■ EXERCISE DESCRIPTION ■
If a line of the records contains the string "można", copy it out.

Start of Block

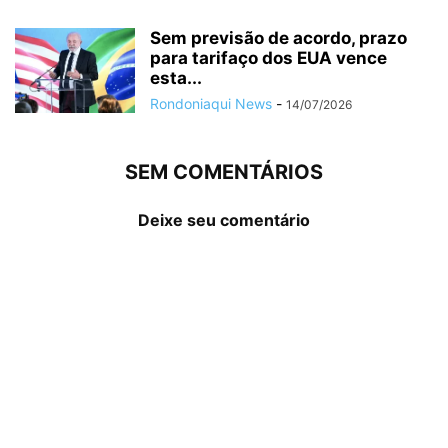
Sem previsão de acordo, prazo
para tarifaço dos EUA vence
esta...
Rondoniaqui News
-
14/07/2026
SEM COMENTÁRIOS
Deixe seu comentário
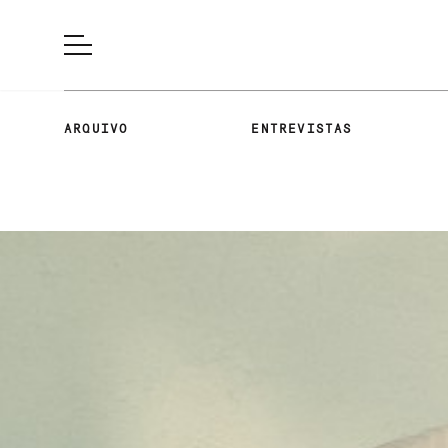
ARQUIVO
ENTREVISTAS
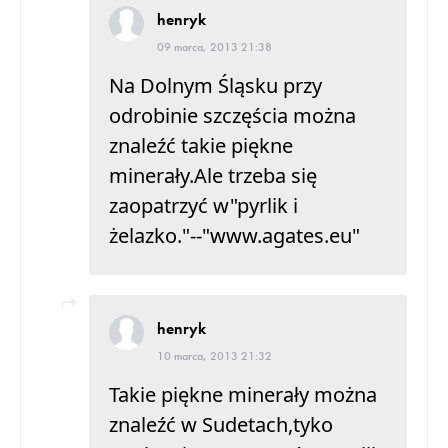
henryk
09 marca, 2013 21:38
Na Dolnym Śląsku przy
odrobinie szczęścia można
znaleźć takie piękne
minerały.Ale trzeba się
zaopatrzyć w"pyrlik i
żelazko."--"www.agates.eu"
henryk
10 marca, 2013 21:32
Takie piękne minerały można
znaleźć w Sudetach,tyko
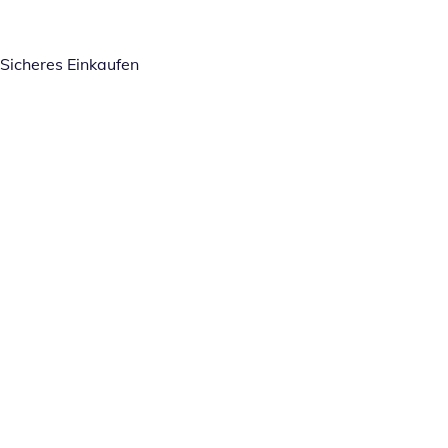
Sicheres Einkaufen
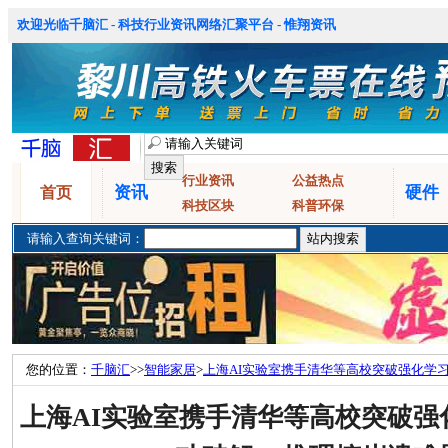
欢迎光临千脑汇 - 科技行业资讯网络汇聚平台 - 惟翔资讯
行业资讯
公益热点
资讯
硬件
首页
科技区块
科普环保
请输入查询关键词：
您的位置：
千脑汇
>>
智能家居
>
上海AI实验室携手清华等高校突破强化学习
难题
上海AI实验室携手清华等高校突破强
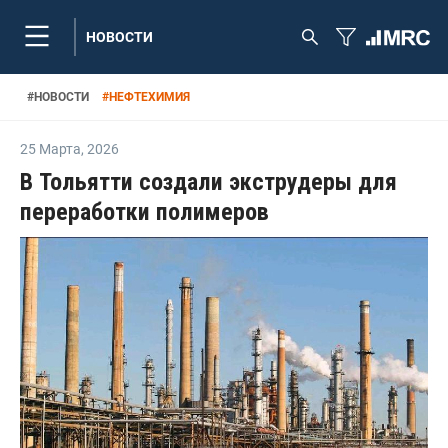
НОВОСТИ
#
НОВОСТИ
#
НЕФТЕХИМИЯ
25 Марта
,
2026
В Тольятти создали экструдеры для
переработки полимеров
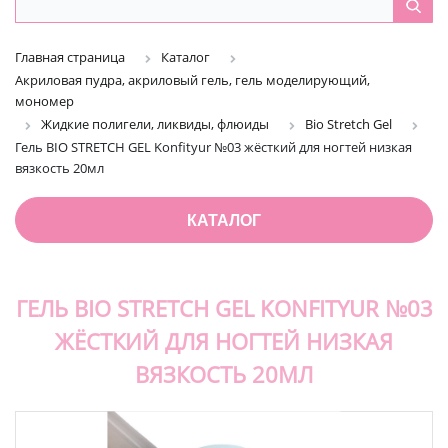
Главная страница
Каталог
Акриловая пудра, акриловый гель, гель моделирующий,
мономер
Жидкие полигели, ликвиды, флюиды
Bio Stretch Gel
Гель BIO STRETCH GEL Konfityur №03 жёсткий для ногтей низкая
вязкость 20мл
КАТАЛОГ
ГЕЛЬ BIO STRETCH GEL KONFITYUR №03
ЖЁСТКИЙ ДЛЯ НОГТЕЙ НИЗКАЯ
ВЯЗКОСТЬ 20МЛ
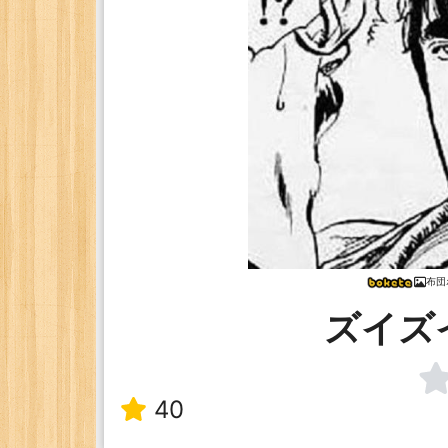
布団
ズイズ
40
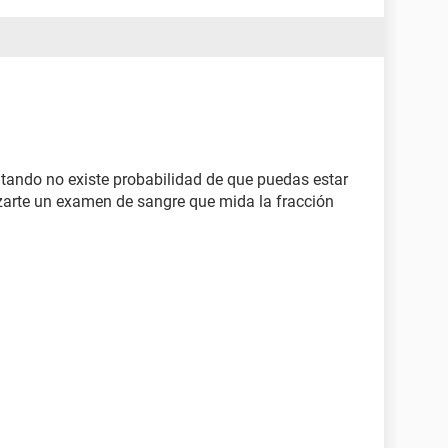
tando no existe probabilidad de que puedas estar
zarte un examen de sangre que mida la fracción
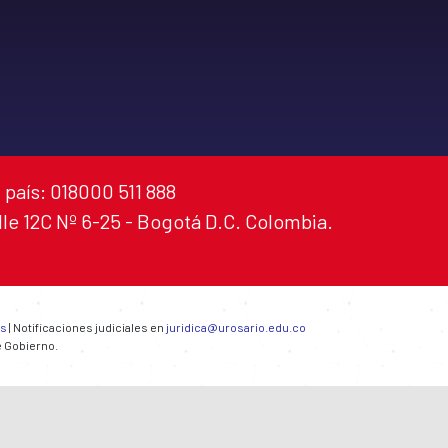
 país: 018000 511 888
alle 12C Nº 6-25 - Bogotá D.C. Colombia.
es
| Notificaciones judiciales en
juridica@urosario.edu.co
e Gobierno.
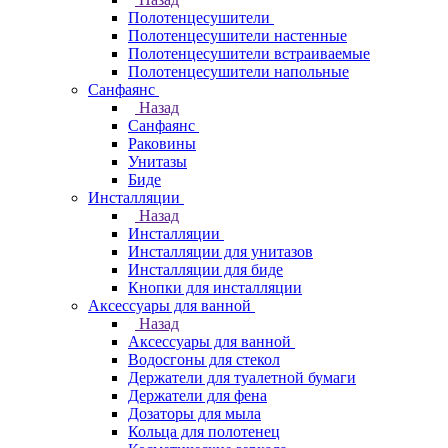
Полотенцесушители
Полотенцесушители настенные
Полотенцесушители встраиваемые
Полотенцесушители напольные
Санфаянс
Назад
Санфаянс
Раковины
Унитазы
Биде
Инсталляции
Назад
Инсталляции
Инсталляции для унитазов
Инсталляции для биде
Кнопки для инсталляции
Аксессуары для ванной
Назад
Аксессуары для ванной
Водосгоны для стекол
Держатели для туалетной бумаги
Держатели для фена
Дозаторы для мыла
Кольца для полотенец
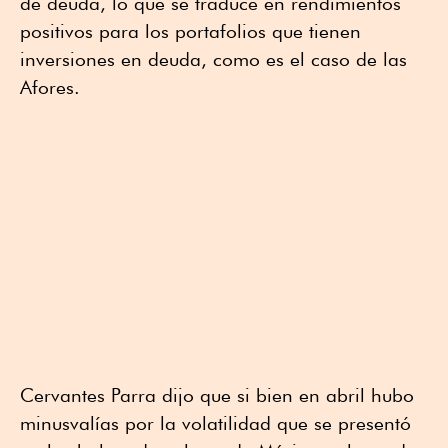
de deuda, lo que se traduce en rendimientos
positivos para los portafolios que tienen
inversiones en deuda, como es el caso de las
Afores.
Cervantes Parra dijo que si bien en abril hubo
minusvalías por la volatilidad que se presentó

End of Block

■ REPLY ■
odrobinie szczęścia można
Takie piękne minerały można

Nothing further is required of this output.